Cyber attackers are always looking for new and different ways to steal payment card data from online stores. One novel exfiltration technique uncovered by researchers is to hide the card information in a .JPG image and store it on an infected website instead of sending the card info to a server they control. This not only minimizes suspicious traffic, but also helps these cyber criminals avoid possible detection.
This technique was uncovered during a recent investigation of a compromised website that was using the Magento 2 e-commerce platform. A malicious injection of code was capturing POST request data from visitors on the site. Located on the checkout page, it was found to encode captured data and save it to a .JPG file.
These types of cyber incidents are known as Magecart attacks, a type of data skimming that targets e-commerce websites in order to steal personal data during the checkout process. Magecart started out focusing on Magento, a leading e-commerce platform that is now owned by Adobe. It has since expanded to include all other major e-commerce platforms including Shopify and OpenCart.
Magecart also infects e-commerce plug-ins for WordPress, the world’s most widely used web publishing system. To be clear, Magecart is not just an exploit type. It is also a loose affiliation of cybercriminal gangs that pursue this type of data skimming. There are multiple cybercriminal gangs using these techniques to steal personal data and profit from reselling credit card numbers on the dark web.

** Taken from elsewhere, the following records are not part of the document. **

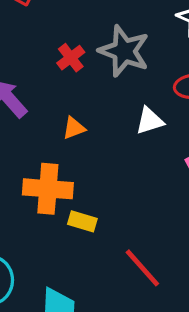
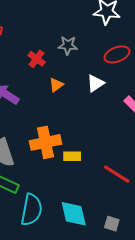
gray star: (124, 51) -> (68, 45), size x0.6
orange triangle: (74, 128) -> (56, 85), moved

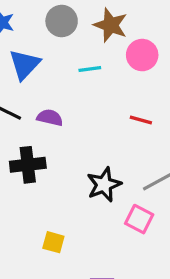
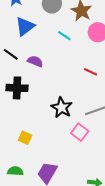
cyan line: (90, 69) -> (64, 36), turned 32
black star: (104, 185) -> (62, 108), turned -30

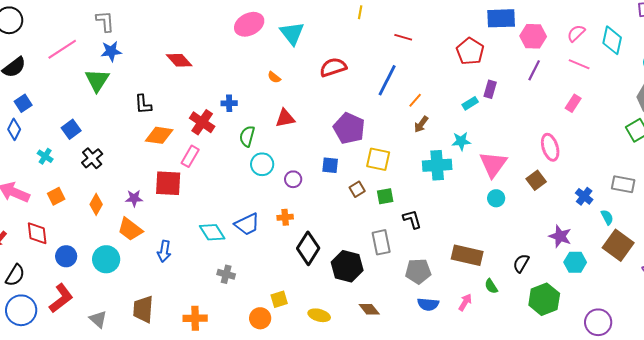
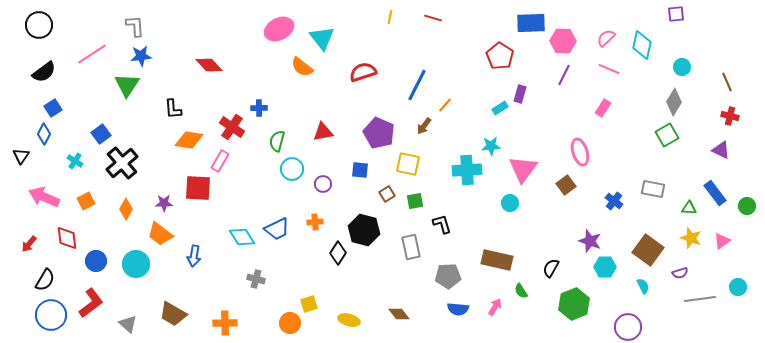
red line: (403, 37) -> (433, 18), moved
orange semicircle: (274, 77) -> (302, 67), moved, size x1.6
red triangle: (285, 118) -> (323, 132), moved
brown arrow: (421, 124) -> (424, 126), moved
black cross: (92, 158) -> (122, 163), size x1.5
cyan circle: (496, 198) -> (510, 203), moved
cyan semicircle: (607, 217) -> (643, 286), moved
black diamond: (308, 248) -> (338, 253), size x0.7
black hexagon: (347, 266) -> (364, 230), moved
brown trapezoid: (143, 309) -> (173, 314), turned -64

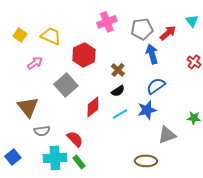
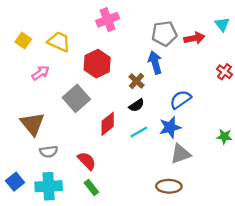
pink cross: (107, 22) -> (108, 20), moved
red arrow: (168, 33) -> (194, 38), turned 30
blue arrow: (152, 54) -> (155, 62), moved
gray triangle: (167, 135) -> (180, 154), moved
cyan cross: (55, 158) -> (49, 186), moved

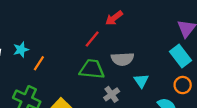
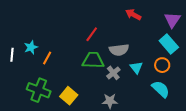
red arrow: (114, 18) -> (133, 15), moved, turned 70
orange circle: (183, 85) -> (162, 65), moved
gray cross: (112, 94) -> (113, 73), moved

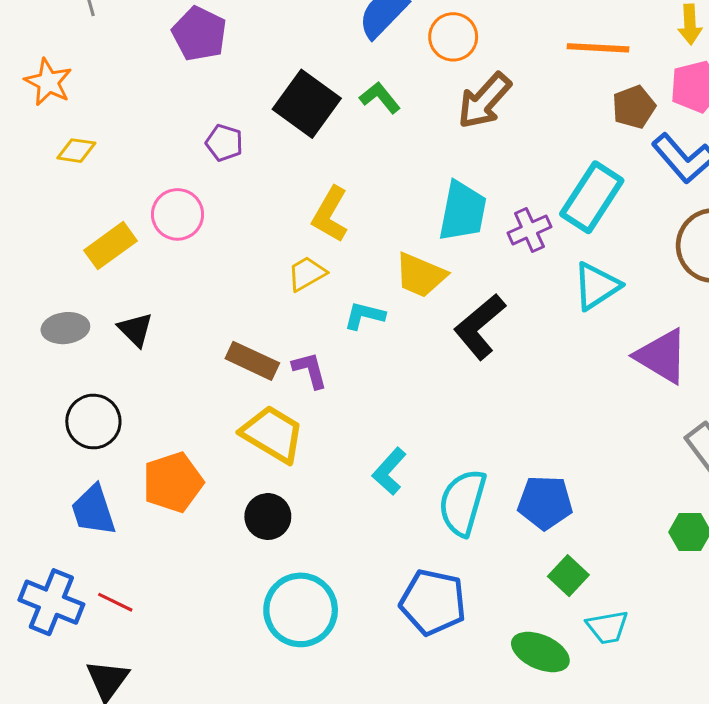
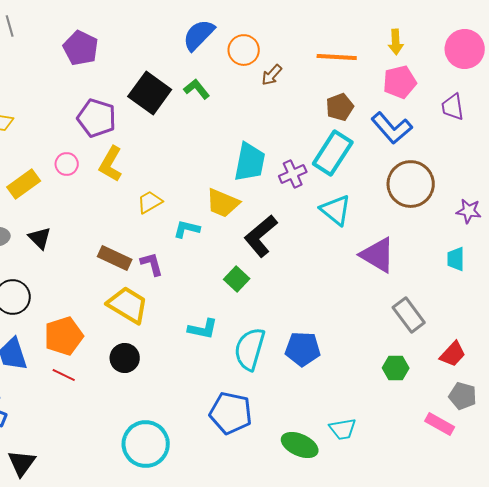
brown arrow: (484, 101) -> (272, 75), moved, size x0.6
brown pentagon: (634, 107) -> (340, 107), moved
purple pentagon: (224, 143) -> (97, 118), size x1.6
pink circle: (178, 214) -> (67, 164), size x0.7
yellow L-shape: (330, 214) -> (111, 164), moved
cyan triangle: (596, 286) -> (336, 210), turned -48
cyan L-shape: (389, 471) -> (203, 329), turned -120
green square: (568, 576) -> (237, 279), moved
red line: (115, 602) -> (64, 375), moved
cyan circle: (301, 610) -> (146, 444), moved

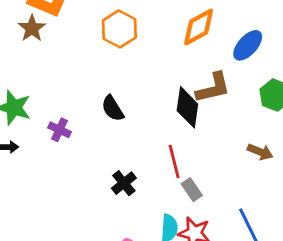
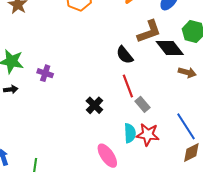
black diamond: (187, 107) -> (170, 48), moved, turned -40
black semicircle: (113, 108) -> (125, 55), moved

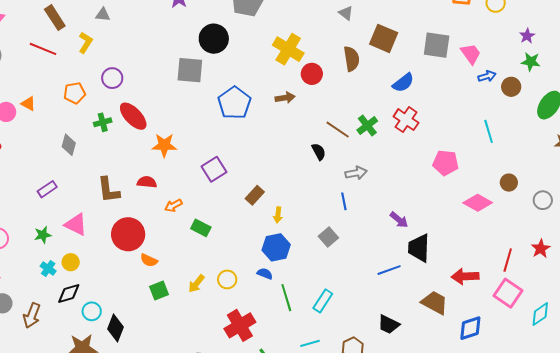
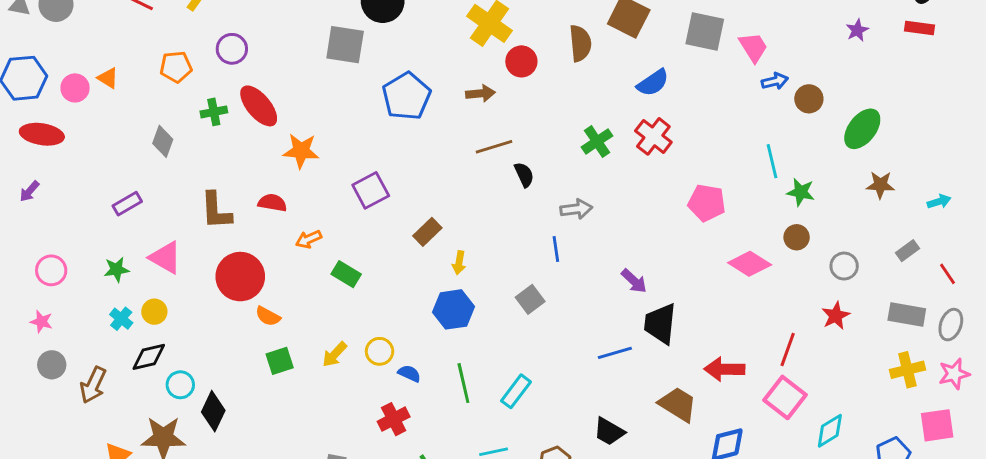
purple star: (527, 36) -> (857, 30), moved
green star: (531, 62) -> (801, 192), moved
brown line: (338, 130) -> (494, 147), moved, turned -55
red star: (541, 249) -> (836, 316), moved
blue semicircle: (265, 274) -> (409, 373), moved
red cross: (240, 325) -> (394, 419), size x0.7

Here’s how it works. A Magecart attacker will insert malicious JavaScript into the code base of a website or mobile application. This malicious code is executed on the end user’s browser without their knowledge and secretly captures sensitive information from online payment forms, including email addresses, passwords and credit card details. The Magecart code then exports captured data to a server in a different location using a variety of creative techniques. It is very difficult for shoppers to know what is happening; they only experience what appears to be a normal transaction. Magecart makes code changes that are subtle and often obfuscated behind several evasion steps. It’s also difficult for owners of the website or mobile app to know exactly what’s happening since this code executes on the end user’s browser, outside all the security and monitoring systems on the application servers.
Magecart attackers are always looking for novel techniques for injecting the malicious Shadow Code and exfiltrating the data in ways they can evade detection using conventional techniques.
In this latest attack, there is no direct communication between the compromised site and the attackers. Instead, the stolen data is left behind on the Magento server in the form of a .JPG file that can be retrieved later. Businesses must continuously monitor their web applications and ensure they stay current with security updates. Consumers must continue to monitor their credit card statements and report any fraudulent activity immediately.